No todos los días son Iniesta

Una crónica de Cristian Naranjo

Ni vencedores ni vencidos. Indiscutibles tablas en San Siro. No todos los días son Iniesta. Como suele suceder cuando se espera mucho de algo, sea lo que sea, a la postre acaba defraudando. Inter y Barça empataron justamente en un partido donde se les fundieron los plomos en tres cuartos. Fue una grata sorpresa el planteamiento inicial de Mourinho, que no contradijo la naturaleza de sus jugadores. Finalmente apostó por Muntari en lugar de Stanković, y aún así el Inter le discutió el cuero al reputado campeón. Al menos durante el primer tiempo, los neroazzurri no despreciaron la posesión. Y a pesar de su desventaja en el porcentaje final ─37-63%─, los datos revelan que el Inter no mereció menos que el Barcelona.

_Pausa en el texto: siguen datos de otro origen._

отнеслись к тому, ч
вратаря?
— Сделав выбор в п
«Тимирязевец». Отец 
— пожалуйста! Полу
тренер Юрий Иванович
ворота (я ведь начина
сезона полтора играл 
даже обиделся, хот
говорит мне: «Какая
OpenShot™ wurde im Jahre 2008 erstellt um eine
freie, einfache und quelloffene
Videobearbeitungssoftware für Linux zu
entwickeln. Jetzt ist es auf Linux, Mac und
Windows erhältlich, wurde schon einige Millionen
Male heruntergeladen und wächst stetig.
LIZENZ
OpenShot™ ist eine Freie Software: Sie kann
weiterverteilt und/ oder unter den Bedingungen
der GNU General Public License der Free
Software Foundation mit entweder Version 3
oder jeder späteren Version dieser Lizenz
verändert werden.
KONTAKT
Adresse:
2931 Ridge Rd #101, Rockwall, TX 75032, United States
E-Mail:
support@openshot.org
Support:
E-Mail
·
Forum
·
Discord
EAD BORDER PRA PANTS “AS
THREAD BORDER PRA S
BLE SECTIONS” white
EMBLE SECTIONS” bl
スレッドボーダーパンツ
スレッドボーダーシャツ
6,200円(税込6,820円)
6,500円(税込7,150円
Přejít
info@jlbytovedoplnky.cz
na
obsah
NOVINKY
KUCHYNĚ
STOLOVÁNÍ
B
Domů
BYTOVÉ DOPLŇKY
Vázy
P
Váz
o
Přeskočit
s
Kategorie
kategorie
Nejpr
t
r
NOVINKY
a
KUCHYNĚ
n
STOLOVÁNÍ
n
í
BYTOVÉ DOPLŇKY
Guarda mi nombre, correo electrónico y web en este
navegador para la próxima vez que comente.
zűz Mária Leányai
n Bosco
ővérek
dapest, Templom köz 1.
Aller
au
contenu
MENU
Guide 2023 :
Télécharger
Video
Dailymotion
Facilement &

Inició más ataques ─112 por 103─, remató lo mismo a puerta ─3 veces─ y exigió más a Valdés ─12 intervenciones a 7─. Sólo los disparos desviados ─5-11─, así como la sensación de monopolio de la segunda parte ponen en duda la estadística global. El conjunto de Guardiola halló la continuidad tras el descanso, cuando el técnico corrigió los desajustes sobre la marcha. El esférico se puso entonces a la entera disposición del Barcelona. Xavi encabezó una revolución tan loable como estéril: sólo el Inter calibró a Valdés. De hecho el equipo culé no volvió a crear auténtico peligro desde el octavo minuto, momento en el que el choque deliraba. Es cuanto menos significativo. Por idéntica anomalía se vio fuera en Stamford Bridge, pasó serios apuros en Mónaco y volvió a tener problemas en Getafe. Anoche confirmó los peores augurios. Parafraseando a García Márquez, enfrentar al Barça ya no es crónica de una muerte anunciada. Por más que Guardiola se anticipe a las dificultades fichando a defensas que ataquen y delanteros que asistan, el único éxito que asegura es el de la campaña Som Un, de Nike.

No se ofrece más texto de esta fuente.